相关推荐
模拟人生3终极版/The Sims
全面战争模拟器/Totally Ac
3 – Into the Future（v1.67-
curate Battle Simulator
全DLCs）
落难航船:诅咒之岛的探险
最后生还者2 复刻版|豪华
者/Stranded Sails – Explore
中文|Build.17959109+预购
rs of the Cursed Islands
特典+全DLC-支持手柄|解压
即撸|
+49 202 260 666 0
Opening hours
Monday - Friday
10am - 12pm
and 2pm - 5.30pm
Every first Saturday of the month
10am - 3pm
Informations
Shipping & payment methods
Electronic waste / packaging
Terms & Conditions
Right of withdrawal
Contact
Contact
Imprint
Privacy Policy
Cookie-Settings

====

[WHAT YOU WILL DO]
Please return the records above exactly as they are written.

[OUTPUT OF THE EXERCISE]
相关推荐
模拟人生3终极版/The Sims
全面战争模拟器/Totally Ac
3 – Into the Future（v1.67-
curate Battle Simulator
全DLCs）
落难航船:诅咒之岛的探险
最后生还者2 复刻版|豪华
者/Stranded Sails – Explore
中文|Build.17959109+预购
rs of the Cursed Islands
特典+全DLC-支持手柄|解压
即撸|
+49 202 260 666 0
Opening hours
Monday - Friday
10am - 12pm
and 2pm - 5.30pm
Every first Saturday of the month
10am - 3pm
Informations
Shipping & payment methods
Electronic waste / packaging
Terms & Conditions
Right of withdrawal
Contact
Contact
Imprint
Privacy Policy
Cookie-Settings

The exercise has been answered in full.